The use of the superficial fascial system to aid in tissue suspension with nonabsorbable sutures has resulted in more predictable scarring with a reduced risk of scar widening and hypertrophy. A series of 109 patients with a 6-month follow-up showed a reduced incidence of hypertrophic scarring at 3 percent; this allegedly should ensure a more reliable and stable long-term breast contour.3
Loss of a natural inframammary fold and noticeable medial and lateral scars in the inverted-T techniques have prompted some surgeons to consider using the central pedicle technique. It has been argued that this approach provides a better vascular and nerve supply to the nipple-areola complex and causes no damage to the lactiferous ducts.6 Others have espoused the use of ultrasound-assisted liposuction to further minimize surgical scarring and to enhance the ability to shape the breast in a three-dimensional way.7 Liposuction as an aid to conventional breast reduction has proven to be particularly useful for treatment of the axillary "fat roll" without additional morbidity.8
Computer-assisted neurosensory testing measured nipple-areola complex sensitivity in patients undergoing medial and inferior pedicle reduction mammaplasty. Although the medial pedicle technique allowed for greater mean weight reduction than the inferior pedicle technique (1700 g versus 1100 g), no significant changes were seen in postoperative nipple-areola complex sensitivity in a series of 17 patients.9
The use of medial pedicle techniques has been shown to be reliable in severe breast hypertrophy. A series of 23 patients showed no hypopigmentation; 98 percent retained sensibility of the nipple-areola complex, with a mean weight of removed tissue of 1604 g per patient and a mean follow-up of 25 months.10
Postoperative lengthening of the nipple-to-inframammary fold distance in patients undergoing our technique was considerably less than that of recent studies involving inferior pedicle techniques. Currently, the most common form of reduction mammaplasty performed is the inferior pedicle technique. This technique has been proven to be reliable, providing good nipple viability, good sensation, and reasonable shape. However, as the size of breast reduction increases, there is an increasing trend toward more postoperative pseudoptosis.
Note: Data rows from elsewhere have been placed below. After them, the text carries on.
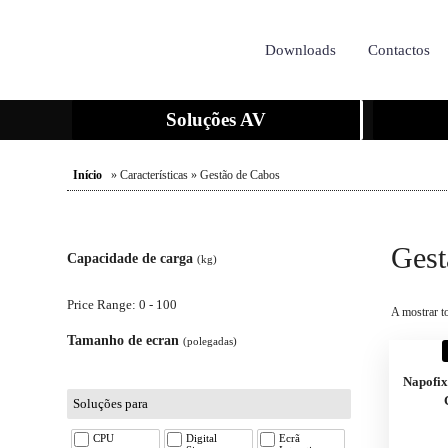
Downloads
Contactos
Soluções AV
Início
» Características » Gestão de Cabos
Gest
Capacidade de carga
(kg)
Price Range: 0 - 100
A mostrar t
Tamanho de ecran
(polegadas)
Napofix
Soluções para
CPU
Digital
Ecrã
This is related to the source of the remaining breast tissue (the inferior pedicle) causing pressure on the gradually lengthening vertical limb, resulting in "bottoming out." Reus and Mathes11 showed that there was a 48 percent increase in the length of the vertical limb after inferior pedicle reduction mammaplasty when the resected volume was between 500 and 1200 g. When the amount of resected tissue was greater than 1200 g, the average vertical limb lengthening was 72 percent. Erdogan et al.12 reported similar findings in 2002 when they showed that the vertical limb increased in length by approximately 49 percent when the amount resected was between 500 and 1200 g. The overall series had an increase in the areo-la-to-inframammary fold distance of 52 percent.
Conclusions
The use of a medial pedicle breast reduction in combination with a Wise pattern or inverted-T skin excision provides excellent long-term results, with decreased "bottoming out," good breast shape, shortened operative time, and an acceptably low complication rate. In addition, the medial pedical technique maintains medial and superior pole fullness and blood flow to the nipple based on intercostal perforators providing excellent vascularity. We believe that because of the decrease in "bottoming out," this techniques should be the method of choice for reduction mammaplasty with resections ranging from 500 to 1500 g per side.